A recent application includes the robot-assisted MRI-guided prostate biopsy using 3D Slicer. This technique calibrates a robot to the MR coordinate system (as a digital device, a robot is ideally suited to accurately align an instrument to any point in the three-dimensional coordinate system of the magnetic resonance(MR) image) to guide it through the targeting volume and collect the scanned data to locate the tumour. The link below gives a brief overview of this magnificent technique, which interfaces with the robot through 3D Slicer: http://www.slicer.org/slicerWiki/images/0/06/ProstateNav_TutorialContestSummer2010.pdf
B-spline registration in Slicer 3.6 allows for non-rigid registration between pre-procedure MRI and intra-procedure CT images during CT-guided tumour ablation in the liver. It provides increased tumour visualisation during the planning, targeting and monitoring phases of the ablation procedure.
Conventional image-guided surgery systems present the surgeon with data that was gathered prior to surgery, apart from tracking surgical instruments within the operating field and rendering the tracked devices along with the data. As a tracked surgical instrument is moved within the surgical field, it is rendered in the 3D view, and the reformatted slice planes follow its position, sweeping through the volumes as a form of virtual real-time imaging.
3D Slicer is used in areas other than surgery for quantitative studies that require making measurements on source images and 3D models simultaneously. Applications to date include modelling the female pelvic floor, taking quantitative measurements of muscle mass, and conducting orthopaedic range of motion studies.
Practical deployment of Slicer
As the Slicer website says, 3D Slicer does not impose restrictions on its uses, but is not FDA approved. It’s the sole responsibility of the user to ensure compliance with applied rules and regulations. Most of the applications discussed above are being currently used by the Surgical Planning Laboratory at Brigham and Women’s Hospital, and at the MIT AI lab.

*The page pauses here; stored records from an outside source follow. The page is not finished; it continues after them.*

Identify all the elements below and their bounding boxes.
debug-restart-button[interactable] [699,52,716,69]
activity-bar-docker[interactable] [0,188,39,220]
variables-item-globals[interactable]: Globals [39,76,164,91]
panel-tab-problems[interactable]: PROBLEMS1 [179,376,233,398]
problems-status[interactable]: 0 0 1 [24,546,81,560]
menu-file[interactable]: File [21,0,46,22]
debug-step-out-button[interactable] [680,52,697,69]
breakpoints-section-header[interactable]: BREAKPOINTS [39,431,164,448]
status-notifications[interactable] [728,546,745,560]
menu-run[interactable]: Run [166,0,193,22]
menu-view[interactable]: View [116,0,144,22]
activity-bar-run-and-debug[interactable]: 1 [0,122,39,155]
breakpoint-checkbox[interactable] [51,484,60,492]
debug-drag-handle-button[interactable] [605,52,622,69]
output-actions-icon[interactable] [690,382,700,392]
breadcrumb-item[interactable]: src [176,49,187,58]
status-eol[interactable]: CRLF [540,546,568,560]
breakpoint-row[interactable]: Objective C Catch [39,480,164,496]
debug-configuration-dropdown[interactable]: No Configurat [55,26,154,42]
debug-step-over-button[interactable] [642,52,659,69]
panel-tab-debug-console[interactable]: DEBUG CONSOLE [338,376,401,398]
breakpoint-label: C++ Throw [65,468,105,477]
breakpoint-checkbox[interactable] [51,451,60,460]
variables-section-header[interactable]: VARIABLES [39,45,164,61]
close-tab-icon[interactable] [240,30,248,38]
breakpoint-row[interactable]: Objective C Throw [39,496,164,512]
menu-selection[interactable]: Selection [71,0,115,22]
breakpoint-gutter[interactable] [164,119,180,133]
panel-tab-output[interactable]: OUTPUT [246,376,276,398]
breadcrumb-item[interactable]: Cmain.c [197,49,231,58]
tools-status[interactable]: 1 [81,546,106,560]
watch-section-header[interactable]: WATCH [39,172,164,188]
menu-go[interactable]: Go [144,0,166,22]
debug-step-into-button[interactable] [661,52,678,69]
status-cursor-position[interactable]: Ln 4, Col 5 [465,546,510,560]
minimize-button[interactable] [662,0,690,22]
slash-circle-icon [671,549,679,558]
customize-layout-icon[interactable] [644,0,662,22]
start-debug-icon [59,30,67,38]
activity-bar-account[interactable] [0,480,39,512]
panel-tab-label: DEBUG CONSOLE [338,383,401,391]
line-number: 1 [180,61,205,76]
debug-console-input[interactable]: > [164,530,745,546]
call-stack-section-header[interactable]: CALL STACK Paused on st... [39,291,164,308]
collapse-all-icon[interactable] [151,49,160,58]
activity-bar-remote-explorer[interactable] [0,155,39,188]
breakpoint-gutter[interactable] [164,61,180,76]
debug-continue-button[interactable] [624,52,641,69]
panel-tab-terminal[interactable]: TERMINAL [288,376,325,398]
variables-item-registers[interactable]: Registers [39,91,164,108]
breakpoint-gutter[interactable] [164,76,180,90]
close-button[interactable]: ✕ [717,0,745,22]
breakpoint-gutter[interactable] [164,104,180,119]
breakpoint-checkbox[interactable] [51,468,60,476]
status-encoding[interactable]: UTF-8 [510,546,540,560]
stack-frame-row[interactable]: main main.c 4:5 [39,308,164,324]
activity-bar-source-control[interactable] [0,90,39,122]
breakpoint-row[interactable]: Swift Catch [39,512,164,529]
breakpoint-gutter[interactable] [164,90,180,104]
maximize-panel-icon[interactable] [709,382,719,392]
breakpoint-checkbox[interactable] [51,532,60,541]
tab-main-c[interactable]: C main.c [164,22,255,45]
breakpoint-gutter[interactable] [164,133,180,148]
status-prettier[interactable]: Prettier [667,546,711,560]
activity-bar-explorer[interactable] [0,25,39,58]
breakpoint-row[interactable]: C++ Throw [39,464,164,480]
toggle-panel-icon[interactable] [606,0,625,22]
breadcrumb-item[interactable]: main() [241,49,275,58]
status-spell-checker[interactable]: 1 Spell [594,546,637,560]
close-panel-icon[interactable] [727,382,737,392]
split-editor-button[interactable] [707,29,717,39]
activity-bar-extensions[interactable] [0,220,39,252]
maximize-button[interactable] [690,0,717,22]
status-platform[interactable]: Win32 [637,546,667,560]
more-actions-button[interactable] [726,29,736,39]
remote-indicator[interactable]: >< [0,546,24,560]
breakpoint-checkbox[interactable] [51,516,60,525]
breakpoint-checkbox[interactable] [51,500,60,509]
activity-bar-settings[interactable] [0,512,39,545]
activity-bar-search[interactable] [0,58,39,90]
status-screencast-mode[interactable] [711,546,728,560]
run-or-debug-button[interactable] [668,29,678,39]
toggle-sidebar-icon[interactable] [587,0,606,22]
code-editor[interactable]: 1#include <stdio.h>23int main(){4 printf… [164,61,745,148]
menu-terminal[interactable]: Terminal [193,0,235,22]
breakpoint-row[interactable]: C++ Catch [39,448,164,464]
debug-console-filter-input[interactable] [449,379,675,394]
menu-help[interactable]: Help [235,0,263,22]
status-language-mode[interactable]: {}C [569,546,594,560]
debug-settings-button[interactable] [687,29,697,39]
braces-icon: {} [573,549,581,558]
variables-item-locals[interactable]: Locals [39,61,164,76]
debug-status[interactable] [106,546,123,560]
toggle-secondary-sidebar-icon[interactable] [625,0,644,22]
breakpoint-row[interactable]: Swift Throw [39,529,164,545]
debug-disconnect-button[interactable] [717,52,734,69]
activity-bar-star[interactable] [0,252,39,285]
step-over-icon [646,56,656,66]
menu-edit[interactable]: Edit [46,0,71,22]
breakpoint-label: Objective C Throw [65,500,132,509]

3D Slicer is not for clinical use. This is intended for educational, research and informational purposes only. It has also been declared that 3D Slicer copyright holders and contributors, Brigham and Women’s Hospital, and all affiliated organisations shall not be liable for any damages arising out of the use of 3D Slicer by any party for any purpose. In a nutshell, Slicer is not approved for clinical purposes.
Slicer is mostly written in C++ and is based on the NA-MIC kit. It is built on top of VTK. Other components include ITK, CMake, Qt and Python. It is an open source package and is available for easy modular expansion by developers who want to be a part of this research. Visit the link below for more detailed information: http://www.slicer.org/slicerWiki/index.php/Slicer3:Developers
Although Slicer is not approved for clinical use, it has varied applications and a lot more is expected from upcoming releases. Recently, it has also been used for dental health. As the research continues, many more applications will be developed.